It takes a certain amount of hubris to name your band Jesu. And even more to name your fourth album Ascension. It’s surely no accident that a Google image search of the two terms yields not just Justin Broadrick’s post-Rapture-ish cover art (a deserted playground, a fog-bound park without a trace of human life), but also Sunday-school visuals of Jesus rising up into heaven. The message is clear, if a little blasphemous. On the third day, the stone rolled away from the cave and the master appeared, wearing luminous white robes and floating skyward on clouds of glory and full-throttle guitar distortion.
Not surprisingly, then, Ascension reaches for the sublime early and often. Its slow-moving textures of guitar superimpose giant crashes of sound on the lightness of synthesizer, the faint reassurance of Broadrick’s singing. These songs move at a glacial pace, melodies evolving over multiple measures of sound. And yet, for all their self-conscious grandeur, the tracks on Ascension seem more turgid than revelatory. “Broken Home” moves at a ritual pace, a bell-clear synthesizer melody slipping in and out of the shadow of obliterating guitars, its plainsong verse and vocal flourishes lifting improbably under a ponderous weight. Yet lovely as these elements are, they don’t go anywhere. The song proceeds in a stately march to nowhere, its heaviness an end in itself. And that seems to be the problem with a good bit of Ascension -- that weight never transmutes itself into meaning or crescendo into illumination.

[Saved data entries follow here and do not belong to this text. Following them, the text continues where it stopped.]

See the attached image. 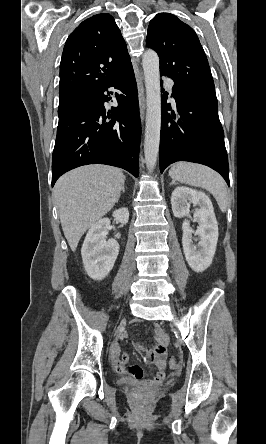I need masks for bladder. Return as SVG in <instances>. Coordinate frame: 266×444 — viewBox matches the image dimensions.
Segmentation results:
<instances>
[{
  "label": "bladder",
  "mask_w": 266,
  "mask_h": 444,
  "mask_svg": "<svg viewBox=\"0 0 266 444\" xmlns=\"http://www.w3.org/2000/svg\"><path fill=\"white\" fill-rule=\"evenodd\" d=\"M124 383H125V385H127V386H129V387H142L143 385L139 382V381H136V380H134V379H126L125 381H124Z\"/></svg>",
  "instance_id": "bladder-1"
}]
</instances>
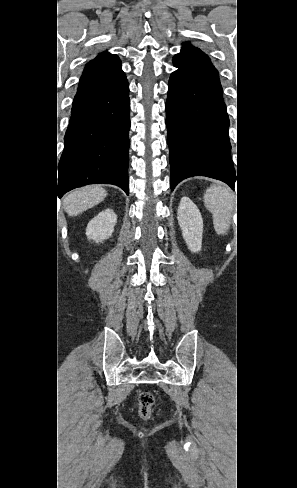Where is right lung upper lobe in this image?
I'll return each mask as SVG.
<instances>
[{"instance_id": "cb5924a9", "label": "right lung upper lobe", "mask_w": 297, "mask_h": 488, "mask_svg": "<svg viewBox=\"0 0 297 488\" xmlns=\"http://www.w3.org/2000/svg\"><path fill=\"white\" fill-rule=\"evenodd\" d=\"M122 75L124 73L117 55L99 53L85 66L73 104L94 96Z\"/></svg>"}]
</instances>
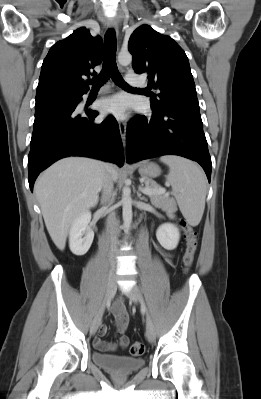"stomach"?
I'll return each mask as SVG.
<instances>
[{"label": "stomach", "mask_w": 261, "mask_h": 399, "mask_svg": "<svg viewBox=\"0 0 261 399\" xmlns=\"http://www.w3.org/2000/svg\"><path fill=\"white\" fill-rule=\"evenodd\" d=\"M139 173L147 177H157L161 170L159 166L153 162H143L139 166Z\"/></svg>", "instance_id": "0dacf381"}]
</instances>
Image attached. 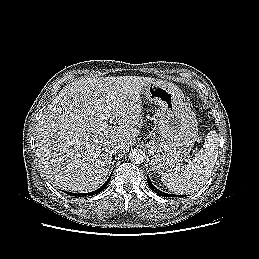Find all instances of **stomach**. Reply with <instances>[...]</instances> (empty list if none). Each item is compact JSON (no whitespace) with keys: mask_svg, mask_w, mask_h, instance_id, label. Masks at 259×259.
I'll list each match as a JSON object with an SVG mask.
<instances>
[{"mask_svg":"<svg viewBox=\"0 0 259 259\" xmlns=\"http://www.w3.org/2000/svg\"><path fill=\"white\" fill-rule=\"evenodd\" d=\"M146 99L156 106L160 137L147 146L151 168L158 173L180 166L197 139L198 124L182 91L173 83L156 80L145 89Z\"/></svg>","mask_w":259,"mask_h":259,"instance_id":"stomach-1","label":"stomach"}]
</instances>
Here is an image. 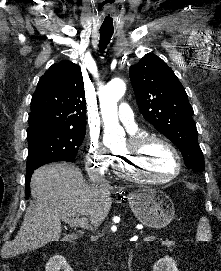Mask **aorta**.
<instances>
[{"instance_id": "1", "label": "aorta", "mask_w": 221, "mask_h": 271, "mask_svg": "<svg viewBox=\"0 0 221 271\" xmlns=\"http://www.w3.org/2000/svg\"><path fill=\"white\" fill-rule=\"evenodd\" d=\"M126 91V85L121 79L110 81L100 93V108L105 129L110 133H121L123 129L118 121L117 102Z\"/></svg>"}]
</instances>
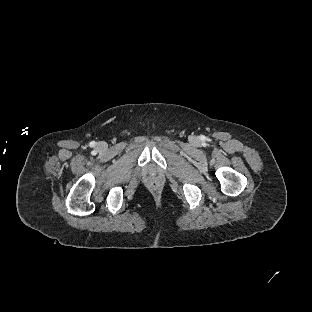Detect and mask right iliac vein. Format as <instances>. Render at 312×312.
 <instances>
[{
    "label": "right iliac vein",
    "instance_id": "63e3f726",
    "mask_svg": "<svg viewBox=\"0 0 312 312\" xmlns=\"http://www.w3.org/2000/svg\"><path fill=\"white\" fill-rule=\"evenodd\" d=\"M105 146V143L103 142V143H100V144H98V148H102V147H104Z\"/></svg>",
    "mask_w": 312,
    "mask_h": 312
}]
</instances>
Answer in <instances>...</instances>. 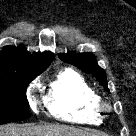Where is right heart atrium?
<instances>
[{
	"mask_svg": "<svg viewBox=\"0 0 136 136\" xmlns=\"http://www.w3.org/2000/svg\"><path fill=\"white\" fill-rule=\"evenodd\" d=\"M30 101H31L32 108L36 109V103H35L34 99L30 98Z\"/></svg>",
	"mask_w": 136,
	"mask_h": 136,
	"instance_id": "right-heart-atrium-1",
	"label": "right heart atrium"
}]
</instances>
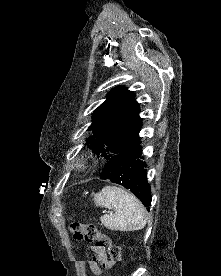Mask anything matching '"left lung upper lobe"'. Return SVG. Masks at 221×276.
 Here are the masks:
<instances>
[{
	"label": "left lung upper lobe",
	"mask_w": 221,
	"mask_h": 276,
	"mask_svg": "<svg viewBox=\"0 0 221 276\" xmlns=\"http://www.w3.org/2000/svg\"><path fill=\"white\" fill-rule=\"evenodd\" d=\"M140 105L135 94L118 86L107 94V99L92 114L88 131L93 136L86 139L92 151L106 160L121 150L130 148L139 140L142 123Z\"/></svg>",
	"instance_id": "obj_1"
}]
</instances>
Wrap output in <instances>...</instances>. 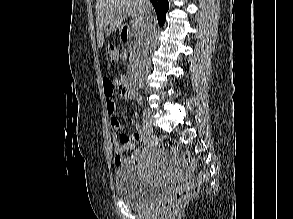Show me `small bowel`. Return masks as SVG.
Masks as SVG:
<instances>
[{
    "mask_svg": "<svg viewBox=\"0 0 293 219\" xmlns=\"http://www.w3.org/2000/svg\"><path fill=\"white\" fill-rule=\"evenodd\" d=\"M104 94L106 97V106L108 113L110 115L111 127L114 131V150H115V164L117 166H122L130 163L136 162L146 151L149 145L148 137L146 136L144 130L139 128L135 123L132 125L135 127V132L132 135L117 132L125 128V124L119 122L115 113V103L113 100L114 90L117 86H125V77H122L119 81H111L109 79H104ZM127 98L138 103L141 102V98L135 91L129 90L127 93ZM137 143H142V146L134 151L132 154L125 156L124 152L128 150H134Z\"/></svg>",
    "mask_w": 293,
    "mask_h": 219,
    "instance_id": "c3829d8e",
    "label": "small bowel"
}]
</instances>
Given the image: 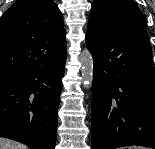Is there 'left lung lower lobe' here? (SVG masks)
Instances as JSON below:
<instances>
[{"label": "left lung lower lobe", "instance_id": "0a47b994", "mask_svg": "<svg viewBox=\"0 0 155 149\" xmlns=\"http://www.w3.org/2000/svg\"><path fill=\"white\" fill-rule=\"evenodd\" d=\"M94 61L92 149H155V71L146 28L87 32Z\"/></svg>", "mask_w": 155, "mask_h": 149}]
</instances>
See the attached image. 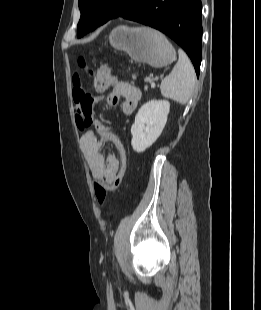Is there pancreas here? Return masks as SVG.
<instances>
[{"label": "pancreas", "instance_id": "pancreas-1", "mask_svg": "<svg viewBox=\"0 0 261 310\" xmlns=\"http://www.w3.org/2000/svg\"><path fill=\"white\" fill-rule=\"evenodd\" d=\"M145 82L151 83V82H152V78H151V77H146V78H145ZM147 89H148V86H145V87H144V90H147Z\"/></svg>", "mask_w": 261, "mask_h": 310}]
</instances>
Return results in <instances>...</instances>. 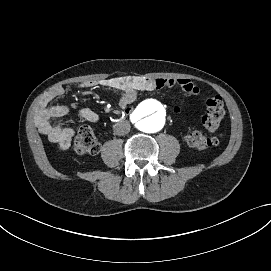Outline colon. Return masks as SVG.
I'll use <instances>...</instances> for the list:
<instances>
[{"label": "colon", "mask_w": 271, "mask_h": 271, "mask_svg": "<svg viewBox=\"0 0 271 271\" xmlns=\"http://www.w3.org/2000/svg\"><path fill=\"white\" fill-rule=\"evenodd\" d=\"M225 108L219 95H210L206 98V112L202 123L209 132H215L224 116ZM186 143L195 149L203 150L219 143V135H206L200 131H192L186 135ZM74 150L78 154H96L99 151V141L95 132L88 126H80L76 129L73 143Z\"/></svg>", "instance_id": "1"}]
</instances>
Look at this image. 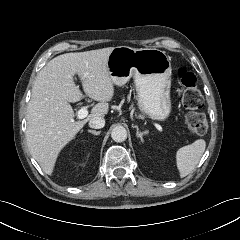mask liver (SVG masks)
Here are the masks:
<instances>
[{
	"label": "liver",
	"instance_id": "liver-1",
	"mask_svg": "<svg viewBox=\"0 0 240 240\" xmlns=\"http://www.w3.org/2000/svg\"><path fill=\"white\" fill-rule=\"evenodd\" d=\"M113 49L62 54L49 61L38 73L27 106L26 139L31 155L46 174L53 173L60 151L87 121L108 113L114 86L107 60ZM74 75L80 76L86 95L99 102L82 121L74 120L70 105V102L83 98L73 80Z\"/></svg>",
	"mask_w": 240,
	"mask_h": 240
}]
</instances>
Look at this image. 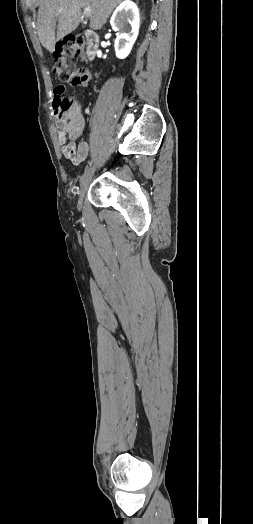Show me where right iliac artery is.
I'll list each match as a JSON object with an SVG mask.
<instances>
[{"instance_id": "82829eb1", "label": "right iliac artery", "mask_w": 253, "mask_h": 524, "mask_svg": "<svg viewBox=\"0 0 253 524\" xmlns=\"http://www.w3.org/2000/svg\"><path fill=\"white\" fill-rule=\"evenodd\" d=\"M90 165H91V162L88 161V163H87V165H86V167H85V170H84V174H83L82 177H81V180H82V178L84 177V175L86 174V172L88 171ZM81 180H80V181H81Z\"/></svg>"}]
</instances>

The album’s drudgery lifts in the second half, with epic “December” investing its slo-mo climaxes with drama rather than empty bombast. There’s a saw-toothed abrasion embedded in this late-album highlight’s guitar attack, so that every rupturing blast has an impact. Just after, “King of Kings” (Broadrick’s god complex at work again) makes its massive riffs bend and blur, a weighted damask curtain that somehow ruffles in the breeze. Toward the end, “Ascension” showcases the disc’s most pop-flavored guitar playing, an evolving series of chords that reminds me, bizarrely, of the intro to The Pretenders’ “Middle of the Road.”

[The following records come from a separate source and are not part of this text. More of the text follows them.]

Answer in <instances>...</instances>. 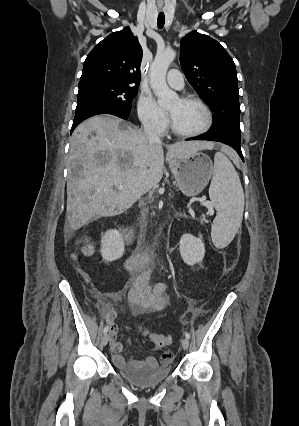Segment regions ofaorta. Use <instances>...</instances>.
<instances>
[{
  "mask_svg": "<svg viewBox=\"0 0 299 426\" xmlns=\"http://www.w3.org/2000/svg\"><path fill=\"white\" fill-rule=\"evenodd\" d=\"M176 52L166 49L157 53L150 67V86L158 99L161 107H166L177 98V94L169 89L166 83V73L170 63L175 59Z\"/></svg>",
  "mask_w": 299,
  "mask_h": 426,
  "instance_id": "obj_1",
  "label": "aorta"
}]
</instances>
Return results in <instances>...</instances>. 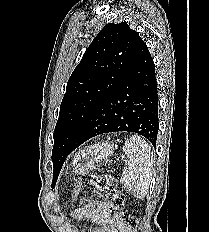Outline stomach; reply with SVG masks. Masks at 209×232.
Wrapping results in <instances>:
<instances>
[{
	"instance_id": "1",
	"label": "stomach",
	"mask_w": 209,
	"mask_h": 232,
	"mask_svg": "<svg viewBox=\"0 0 209 232\" xmlns=\"http://www.w3.org/2000/svg\"><path fill=\"white\" fill-rule=\"evenodd\" d=\"M114 148V144L109 141H101L85 147L72 160L74 174L77 176L88 174L89 170L95 169L106 161L113 154Z\"/></svg>"
}]
</instances>
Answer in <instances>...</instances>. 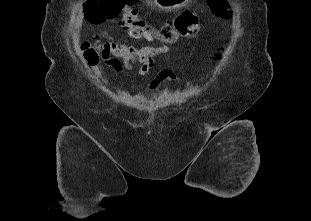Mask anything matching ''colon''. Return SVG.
<instances>
[{"instance_id": "5ec220e1", "label": "colon", "mask_w": 311, "mask_h": 221, "mask_svg": "<svg viewBox=\"0 0 311 221\" xmlns=\"http://www.w3.org/2000/svg\"><path fill=\"white\" fill-rule=\"evenodd\" d=\"M204 2L208 4V9H212L213 17H216L217 20L228 19L232 16V11L229 8L223 10L222 0L219 2L217 0H204ZM140 14L135 0H95L88 2L86 15H83L82 19L83 22H93L94 26H103L104 22H113L114 17H122L119 24L124 27V30L133 28V37H139L140 32L144 30L149 33L145 35L148 39L154 37L159 40L194 37L200 30L196 17L188 12L177 14L172 22L166 23L159 29L138 23L137 19ZM81 50L87 60L94 65V72L102 75V67L99 66V63L110 57L113 52L112 47L107 42L97 38L95 45H91L87 41L84 42L81 45Z\"/></svg>"}]
</instances>
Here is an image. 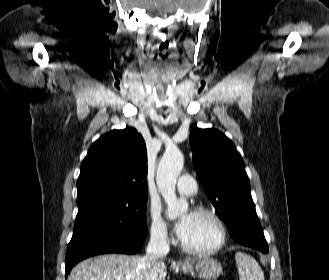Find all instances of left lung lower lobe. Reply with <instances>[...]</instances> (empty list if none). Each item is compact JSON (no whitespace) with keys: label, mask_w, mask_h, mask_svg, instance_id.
I'll return each instance as SVG.
<instances>
[{"label":"left lung lower lobe","mask_w":329,"mask_h":280,"mask_svg":"<svg viewBox=\"0 0 329 280\" xmlns=\"http://www.w3.org/2000/svg\"><path fill=\"white\" fill-rule=\"evenodd\" d=\"M236 241H244L243 245L255 248L262 252H268V244L265 240L255 208L250 211V221L246 225L235 226L230 231Z\"/></svg>","instance_id":"left-lung-lower-lobe-1"}]
</instances>
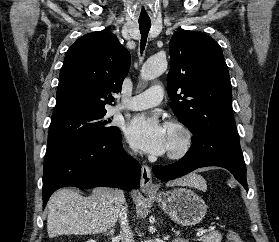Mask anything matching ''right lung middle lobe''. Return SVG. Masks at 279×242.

But in the end, Ascension seems more about textures and atmospheres than anything else. At intervals here, Broadrick captures the crash of impending doom, the stray rays of melodic hopefulness, the patient repetition of a mystic in search of enlightenment. But he doesn’t construct much of a narrative here, a sense of beginning, middle and especially (oh where is it?) end. Ascension reaches for the infinite, but achieve it only intermittently. Mostly you’re left with songs that don’t stop time, only slow it down.